# Why do vets recommend Science Diet?



## JHutch (Mar 30, 2009)

I was just at our vet today and was asking where I can get a high quality food in the small Wyoming town we live in in the summer. We live the rest of the year in Tucson where we have access to many great dog foods and typically use Taste of the Wild. 

The vet recommended Science Diet, a dog food that gets a mere 1 star (the lowest rating, 6 stars is the highest rating) on dogfoodanalysis.com! 

The review of Science Diet on dogfoodanalysis.com says it is a poor quality food with sub-optimal ingredients. Here is a quote from the website about Science Diet Lamb Meal and Rice..."Insufficient meat content, use of low quality grains and other controversial fillers, fat of unidentifiable origin."

What!? Why in the world would my vet recommend this! When I told him that Science Diet and other grocery store dog foods were not recommended by our trainer and that I had read that they tended to be grain filled which is not "species appropriate" he looked at me with disgust and made me feel stupid! Ugh!
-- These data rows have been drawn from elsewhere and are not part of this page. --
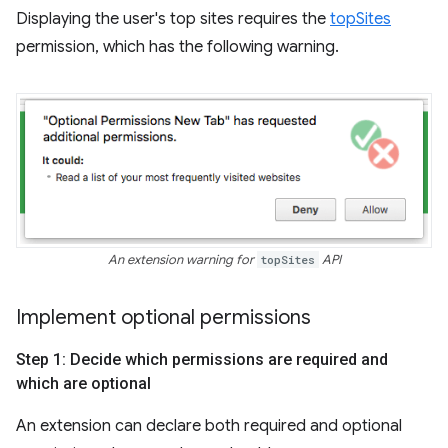
Displaying the user's top sites requires the
topSites
permission, which has the following warning.
An extension warning for
topSites
API
Implement optional permissions
Step 1: Decide which permissions are required and
which are optional
An extension can declare both required and optional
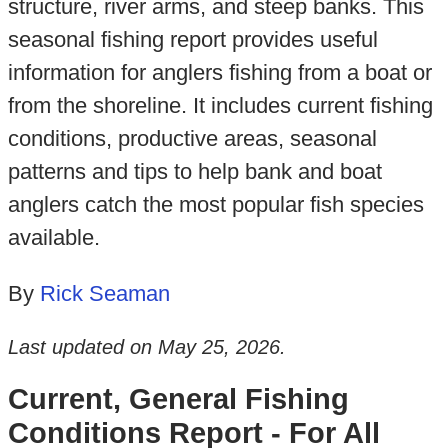
structure, river arms, and steep banks. This
seasonal fishing report provides useful
information for anglers fishing from a boat or
from the shoreline. It includes current fishing
conditions, productive areas, seasonal
patterns and tips to help bank and boat
anglers catch the most popular fish species
available.
By
Rick Seaman
Last updated on
May 25, 2026
.
Current, General Fishing
Conditions Report - For All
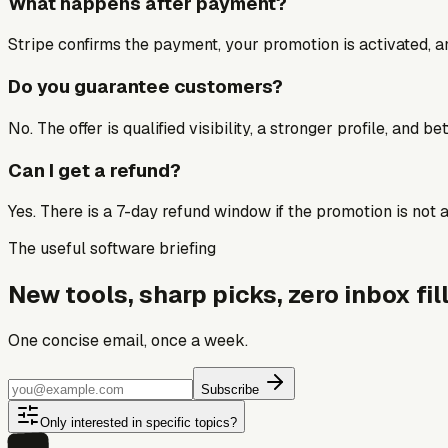
What happens after payment?
Stripe confirms the payment, your promotion is activated, an
Do you guarantee customers?
No. The offer is qualified visibility, a stronger profile, and 
Can I get a refund?
Yes. There is a 7-day refund window if the promotion is not a 
The useful software briefing
New tools, sharp picks, zero inbox fill
One concise email, once a week.
Subscribe
Only interested in specific topics?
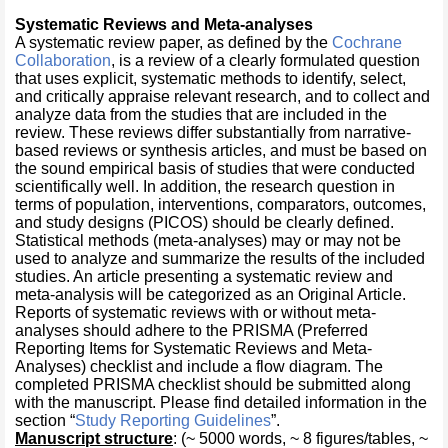
Systematic Reviews and Meta-analyses
A systematic review paper, as defined by the
Cochrane
Collaboration
, is a review of a clearly formulated question
that uses explicit, systematic methods to identify, select,
and critically appraise relevant research, and to collect and
analyze data from the studies that are included in the
review. These reviews differ substantially from narrative-
based reviews or synthesis articles, and must be based on
the sound empirical basis of studies that were conducted
scientifically well. In addition, the research question in
terms of population, interventions, comparators, outcomes,
and study designs (PICOS) should be clearly defined.
Statistical methods (meta-analyses) may or may not be
used to analyze and summarize the results of the included
studies. An article presenting a systematic review and
meta-analysis will be categorized as an Original Article.
Reports of systematic reviews with or without meta-
analyses should adhere to the PRISMA (Preferred
Reporting Items for Systematic Reviews and Meta-
Analyses) checklist and include a flow diagram. The
completed PRISMA checklist should be submitted along
with the manuscript. Please find detailed information in the
section “
Study Reporting Guidelines
”.
Manuscript structure
: (~ 5000 words, ~ 8 figures/tables, ~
I heard that the reason they recommend it is b/c they get 20-50% of the sales of Science Diet and that older vets have out dated info. And that although vets have to do continuing education rarely do they chose classes on dog food and nutrition. 

What do you think? Am I right about Science Diet and other grocery store brands?


----------



## Chantell (May 29, 2009)

My vet also wanted me to put Chyanne on that, but I knew better from this site


----------



## Amaruq (Aug 29, 2001)

Simple answer= $$$$$$$$$$$$$$$$$$

Vets recommended it because Hill's pays them to recommend it.


----------



## Jazy's mom (Jan 5, 2004)

> Quote:I heard that the reason they recommend it is b/c they get 20-50% of the sales of Science Diet and that older vets have out dated info. And that although vets have to do continuing education rarely do they chose classes on dog food and nutrition.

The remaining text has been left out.